Bahkan, sejak Januari hingga September 2022, total investasi startup di ASEAN hanya mencapai USD12,68 miliar, turun 16,4 persen (yoy). Sebaliknya jumlah transaksi pendanaan baik secara kuartalan maupun periode tahun berjalan justru mengalami kenaikan.
"Valuasi yang cenderung tinggi itu telah memicu terjadinya inflasi nilai, yang pada akhirnya terjadi penurunan valuasi secara cepat perusahaan-perusahaan teknologi digital," ujar John Riady.
Di sisi lain, ia mengungkapkan kondisi saat ini jauh berbeda dengan fenomena bubble yang terjadi pada akhir 90-an, dengan aliran investasi jumbo masuk ke dalam sektor digital.
"Saat itu, bubble dotcom terjadi, valuasi turun, dan secara riil belum terdapat infrastruktur yang mendukung pengembangan lebih jauh. Saat ini, digitalisasi terjadi di semua lini dan mengubah banyak pola kehidupan," ungkapnya.
Baca juga: Banyak Pengguna Aktif, Indonesia Masih Menarik untuk Investasi Teknologi |
Disebutkan, saat situasi perekonomian global diprediksi bakal mengalami kontraksi akibat perang serta imbas pandemi, hal itu merembet kepada likuiditas serta investasi startup. "Investor lebih hati-hati, tidak lagi sekadar euforia digital, melainkan cermat menggandeng mitra perusahaan teknologi digital," tambahnya.
Strategi investasi
John Riady mengatakan, sejak semula Capital Venturra sebagai lengan investasi digital Lippo Group menerapkan berbagai strategi investasi yang kini diadopsi secara umum. Sewaktu banjir investasi digital, Lippo Group tidak tergiur mengikuti arus, melainkan taat pada dua prinsip utama.
Pertama, investasi yang dilakukan Lippo Group mengarah kepada startup yang digawangi para inovator yang visioner. "Artinya, mereka mengembangkan perusahaan rintisan tidak sekadar melirik valuasi dan investasi, melainkan berniat menciptakan perubahan yang besar dan berkesinambungan," ungkapnya.
Hal kedua, tegas John Riady, dari karakter para pendiri usaha rintisan akan tampak visi untuk memberikan solusi bagi kehidupan sosial. "Semangat ini akan membuat usaha rintisan selalu relevan, selalu menghadirkan solusi dan inovasi," katanya.
Lebih jauh, ia mengatakan fenomena bubble yang saat ini terjadi merupakan ujian bagi para pelaku startup sekaligus investor. "Bagi investor, di tengah ketidakpastian seperti saat ini, cenderung main aman apalagi sewaktu The Fed menaikkan suku bunga. Sedangkan bagi para pelaku startup, harus pintar mencari mitra investor yang bisa berkolaborasi secara strategis," simpulnya.

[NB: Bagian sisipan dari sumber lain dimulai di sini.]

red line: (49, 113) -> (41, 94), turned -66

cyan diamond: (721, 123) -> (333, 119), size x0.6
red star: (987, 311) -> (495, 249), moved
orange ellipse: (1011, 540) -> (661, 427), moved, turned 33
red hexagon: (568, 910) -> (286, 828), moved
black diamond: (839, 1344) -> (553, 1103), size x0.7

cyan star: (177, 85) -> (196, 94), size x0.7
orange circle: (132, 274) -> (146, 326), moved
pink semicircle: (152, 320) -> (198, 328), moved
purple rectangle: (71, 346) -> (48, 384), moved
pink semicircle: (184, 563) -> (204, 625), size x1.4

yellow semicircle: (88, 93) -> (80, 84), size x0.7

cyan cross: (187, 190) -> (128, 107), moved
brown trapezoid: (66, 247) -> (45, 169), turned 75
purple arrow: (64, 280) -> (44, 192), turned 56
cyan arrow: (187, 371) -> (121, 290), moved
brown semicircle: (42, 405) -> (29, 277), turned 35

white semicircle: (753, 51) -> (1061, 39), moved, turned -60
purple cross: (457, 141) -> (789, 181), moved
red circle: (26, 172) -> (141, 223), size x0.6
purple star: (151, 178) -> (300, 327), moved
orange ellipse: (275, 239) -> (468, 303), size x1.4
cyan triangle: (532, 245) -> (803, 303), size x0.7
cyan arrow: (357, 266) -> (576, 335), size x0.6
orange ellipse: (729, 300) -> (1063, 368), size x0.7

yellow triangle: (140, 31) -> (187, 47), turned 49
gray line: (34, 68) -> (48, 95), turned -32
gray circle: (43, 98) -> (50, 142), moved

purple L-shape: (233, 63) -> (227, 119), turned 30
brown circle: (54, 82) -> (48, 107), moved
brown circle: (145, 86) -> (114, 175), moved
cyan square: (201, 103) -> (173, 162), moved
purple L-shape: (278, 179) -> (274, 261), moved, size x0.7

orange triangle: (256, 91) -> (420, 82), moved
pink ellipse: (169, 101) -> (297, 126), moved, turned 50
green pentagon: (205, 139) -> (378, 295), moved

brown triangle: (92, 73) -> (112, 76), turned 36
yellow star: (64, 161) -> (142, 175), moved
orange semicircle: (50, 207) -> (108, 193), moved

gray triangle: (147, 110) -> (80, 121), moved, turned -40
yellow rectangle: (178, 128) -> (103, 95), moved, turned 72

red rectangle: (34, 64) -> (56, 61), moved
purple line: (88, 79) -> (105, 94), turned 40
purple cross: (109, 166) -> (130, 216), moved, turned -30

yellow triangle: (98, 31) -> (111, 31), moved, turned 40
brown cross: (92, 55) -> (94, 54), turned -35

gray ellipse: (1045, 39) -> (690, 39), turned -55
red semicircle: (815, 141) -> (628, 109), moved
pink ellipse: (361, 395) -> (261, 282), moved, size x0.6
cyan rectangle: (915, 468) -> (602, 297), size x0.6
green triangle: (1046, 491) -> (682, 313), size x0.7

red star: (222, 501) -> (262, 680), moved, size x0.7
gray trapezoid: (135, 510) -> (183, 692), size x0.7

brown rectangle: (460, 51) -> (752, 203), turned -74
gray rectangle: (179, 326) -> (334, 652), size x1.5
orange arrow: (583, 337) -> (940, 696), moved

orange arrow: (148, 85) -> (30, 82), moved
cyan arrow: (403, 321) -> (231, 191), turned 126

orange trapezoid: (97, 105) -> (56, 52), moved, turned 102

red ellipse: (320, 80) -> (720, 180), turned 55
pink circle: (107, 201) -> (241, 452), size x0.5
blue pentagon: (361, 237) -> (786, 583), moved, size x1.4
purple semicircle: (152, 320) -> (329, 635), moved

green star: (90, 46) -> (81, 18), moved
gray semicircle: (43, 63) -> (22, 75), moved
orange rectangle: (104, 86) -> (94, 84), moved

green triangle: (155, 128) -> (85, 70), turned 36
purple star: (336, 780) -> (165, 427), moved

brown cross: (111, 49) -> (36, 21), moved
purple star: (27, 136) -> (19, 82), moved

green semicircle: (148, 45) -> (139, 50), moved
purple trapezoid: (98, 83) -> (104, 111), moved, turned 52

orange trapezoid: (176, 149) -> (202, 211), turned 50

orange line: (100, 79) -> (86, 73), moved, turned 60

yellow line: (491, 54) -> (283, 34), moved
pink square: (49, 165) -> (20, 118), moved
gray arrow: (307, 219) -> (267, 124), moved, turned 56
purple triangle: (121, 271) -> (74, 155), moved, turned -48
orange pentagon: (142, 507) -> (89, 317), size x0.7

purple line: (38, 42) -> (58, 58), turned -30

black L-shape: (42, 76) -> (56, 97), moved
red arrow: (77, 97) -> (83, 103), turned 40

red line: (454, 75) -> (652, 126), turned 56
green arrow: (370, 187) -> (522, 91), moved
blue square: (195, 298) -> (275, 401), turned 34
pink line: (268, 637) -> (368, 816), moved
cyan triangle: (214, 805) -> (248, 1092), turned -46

Di sisi lain, berbagai lembaga riset menilai pertumbuhan ekonomi digital untuk kawasan ASEAN masih cukup kuat. Mengacu riset Google dan Bain & Company, nilai transaksi ekonomi digital Asean mencapai USD200 miliar pada 2022, tumbuh lebih cepat dari perkiraan.
Terkait prospek ke depan, John Riady menilai ekonomi digital masih tetap cerah, terutama buat Indonesia. "Indonesia mengambil porsi lebih dari separuh ASEAN, kita punya populasi produktif yang sangat besar diiringi penetrasi internet cukup masif. Katalis lainnya, saat ini pembangunan infrastruktur sangat berhasil yang akan menumbuhkan berbagai pusat pertumbuhan baru secara nasional," pungkas dia.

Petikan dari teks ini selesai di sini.